To document caching and performance in your own project, you can use the following template:

# Caching & Performance

In this section, describe in a few sentences why performance matters for your application and what typical workloads or usage patterns look like. This is the main text of your document.

## Baseline & Bottlenecks

Here you describe the initial performance situation:
- How did you measure performance (logs, metrics, profiling tools)?
- Which endpoints or operations were slow or resource-intensive?
- What goals or targets did you set (for example max response time)?

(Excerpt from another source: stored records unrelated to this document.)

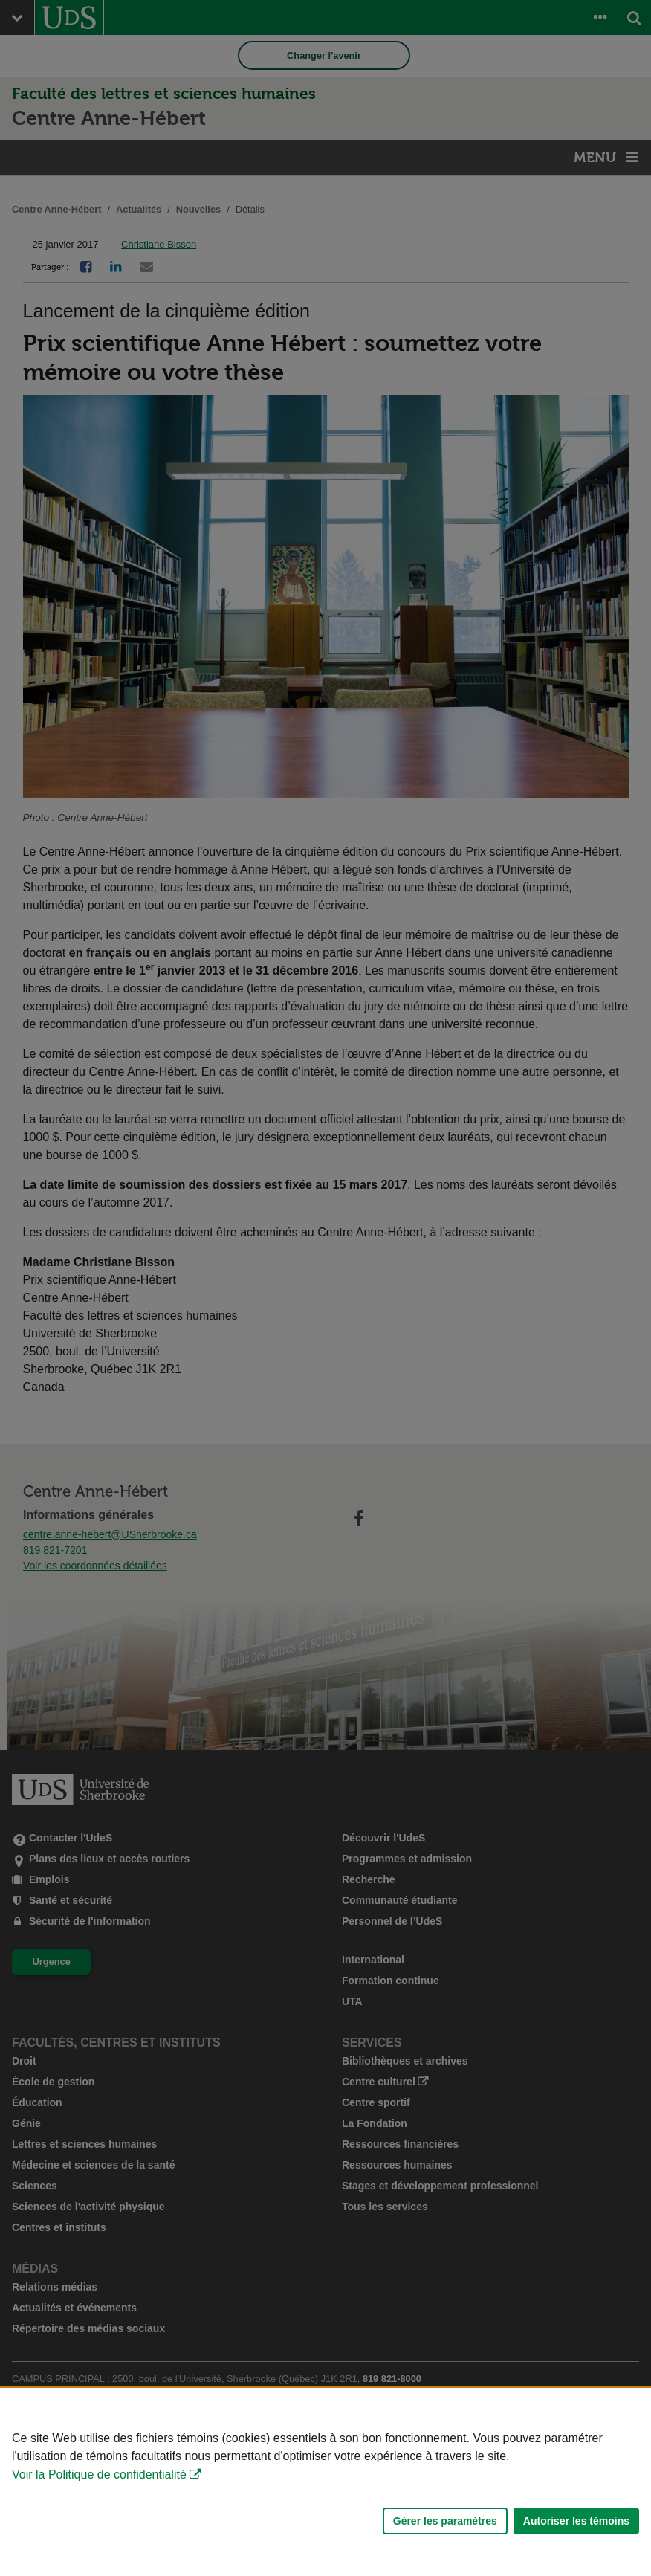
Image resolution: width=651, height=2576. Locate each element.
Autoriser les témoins (576, 2521)
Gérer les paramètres (445, 2521)
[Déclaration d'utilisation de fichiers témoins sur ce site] (325, 2482)
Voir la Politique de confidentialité (99, 2474)
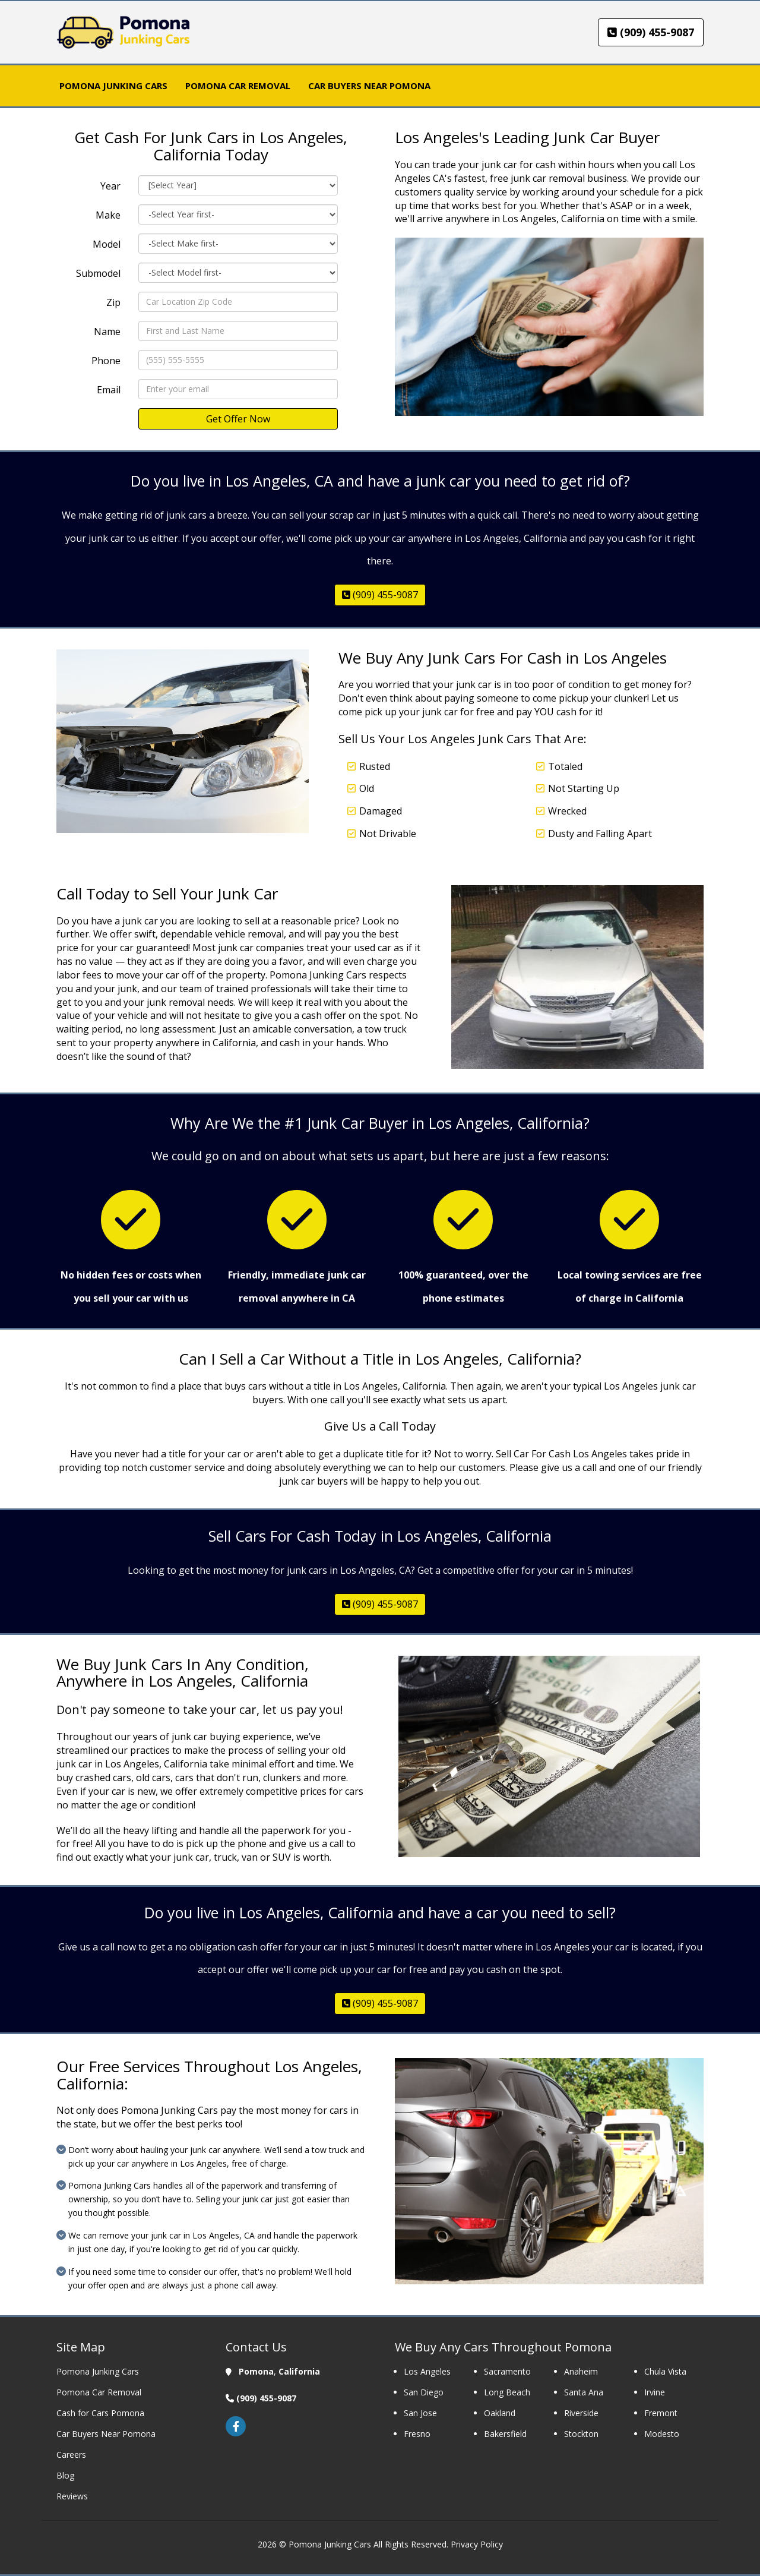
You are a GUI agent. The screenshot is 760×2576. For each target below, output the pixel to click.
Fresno (417, 2433)
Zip (113, 302)
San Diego (425, 2392)
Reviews (72, 2496)
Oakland (499, 2413)
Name (107, 331)
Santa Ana (583, 2392)
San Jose (420, 2413)
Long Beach (507, 2392)
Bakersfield (505, 2433)
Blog (65, 2475)
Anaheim (581, 2371)
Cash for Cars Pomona (100, 2413)
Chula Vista (665, 2371)
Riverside (581, 2413)
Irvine (654, 2392)
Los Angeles (427, 2371)
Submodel (98, 273)
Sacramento (507, 2371)
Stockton (581, 2433)
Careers (71, 2454)
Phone (106, 360)
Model (107, 244)
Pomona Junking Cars (97, 2371)
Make (108, 215)
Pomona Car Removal (98, 2392)
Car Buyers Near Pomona (106, 2433)
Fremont (660, 2413)
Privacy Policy (477, 2544)
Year (110, 185)
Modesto (661, 2433)
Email (109, 389)
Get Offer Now (238, 418)
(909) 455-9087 (650, 32)
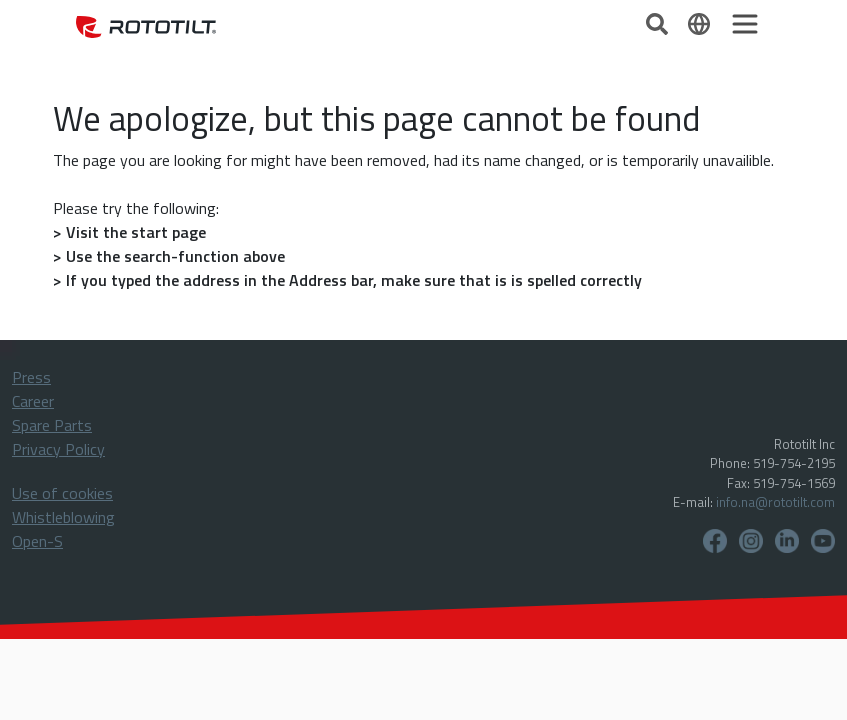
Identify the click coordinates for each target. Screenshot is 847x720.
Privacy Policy (58, 449)
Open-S (37, 541)
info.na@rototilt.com (775, 502)
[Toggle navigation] (745, 24)
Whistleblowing (63, 517)
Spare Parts (52, 425)
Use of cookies (62, 493)
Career (33, 401)
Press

## Caching & Optimisation Strategy

Here you describe which techniques you chose:
- Which data or operations you cache
- Which cache technology you use (in-memory, Redis, HTTP caching, etc.)
- How long items stay in cache and how invalidation works
- Other optimisations (query tuning, background jobs, batching)

## Implementation

Here you show how you implemented your strategy:
- Code examples (for example caching middleware, decorators, query changes)
- Configuration examples (cache settings, timeouts, headers)
- References to the code in GitLab

## Results & Trade-offs

Here you describe the impact of your changes:
- Before/after metrics or qualitative observations
- Any side effects or trade-offs (stale data, extra complexity, memory usage)

## Sources

List here the sources you used to design and implement caching and performance improvements (documentation, articles, videos, books, etc.).
Also include sources that helped you write the code.